2次避難の期限 被災者が居場所に困らぬよう(2024年2月25日『』-「社説」)


 能登半島地震で、被災者が2次避難中の旅館やホテルの滞在期限が迫っている。居場所に困る事態にならないよう、十分な配慮が必要だ。

 石川県の被災地から金沢市内や温泉地などに避難している人は約5000人に上る。県は滞在期限を2~3月までと想定している。北陸新幹線の金沢―敦賀間の開業を3月に控え、観光客の増加が見込まれるためだ。

 県は移転先として、建設を進めている仮設住宅のほか、民間の住宅を県が借り上げる「みなし仮設住宅」、自宅を修繕して住むといった選択肢を示している。

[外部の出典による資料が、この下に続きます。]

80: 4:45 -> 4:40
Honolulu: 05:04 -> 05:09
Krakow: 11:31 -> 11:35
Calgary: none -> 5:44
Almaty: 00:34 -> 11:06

 仮設住宅は、県が4000戸を準備しているが、入居希望は7000件を超えている。平地が少なく用地の確保が難しいため、ニーズに追いつけない状況だという。2階建てや民有地の活用などに努め、建設を急いでほしい。

 みなし仮設住宅に入るにしても、あまり遠くには行きたくないという被災者が多いだろう。県内で被災の少なかった地域や隣県の、できるだけ近くにアパートなどを確保するのが望ましい。

 学齢期の子供がいる家庭では、移転に伴って、通学先を変えることをためらうケースもあろう。被災者が抱えている事情は様々だ。国や自治体は、要望に耳を傾け、丁寧に対応する必要がある。

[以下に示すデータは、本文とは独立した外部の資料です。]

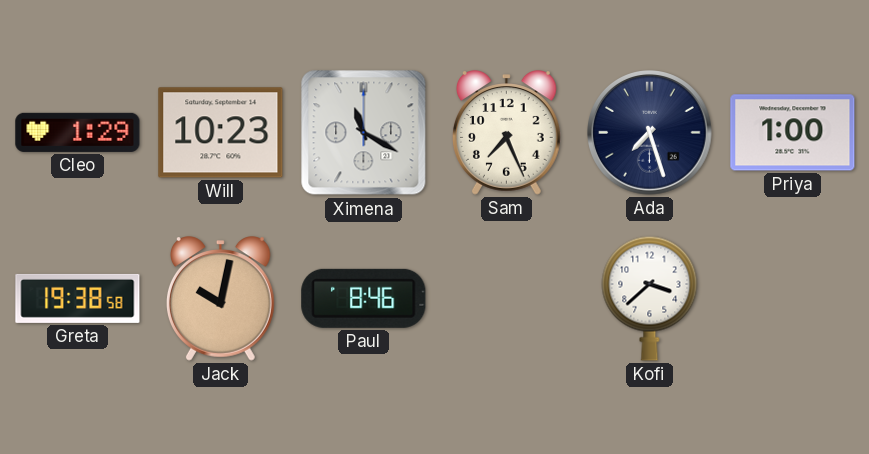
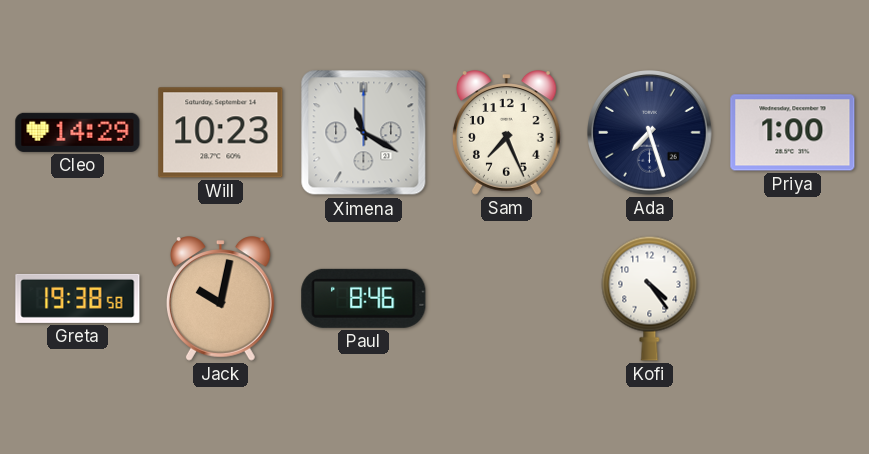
Cleo: 1:29 -> 14:29
Kofi: 3:38 -> 4:24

 被災者が2次避難している旅館やホテルは、地震の後、予約のキャンセルが相次いだ。コロナ禍に苦しんできた宿泊施設にとって新幹線延伸への期待は大きい。避難者の受け入れが長引けば、本来の業務に支障が出る恐れもある。

 ただ、ようやく落ち着きを取り戻した被災者の心情を思えば、観光振興と避難者受け入れの両立を模索する余地はないだろうか。

 被災の少なかった小松市の3旅館は、受け入れを7月頃まで延ばすという。加賀市のホテルは従業員寮を提供することにした。

 他の宿泊施設も、できるだけ柔軟に対応してもらいたい。少なくとも、断水が完全に解消されるまでは支援が必要だろう。

 避難者が希望した場合、滞在中にアルバイトとして雇用する可能性を探ってはどうか。2次避難者の受け入れを継続する宿泊施設に対しては、国や自治体が支援の拡充を検討することも一案だ。

 福井や富山といった隣県の旅館やホテルが、売り上げの一部を被害の大きかった能登地方に寄付する取り組みが広がっている。北陸全体の復興を目指し、助け合う機運を高めることが大切だ。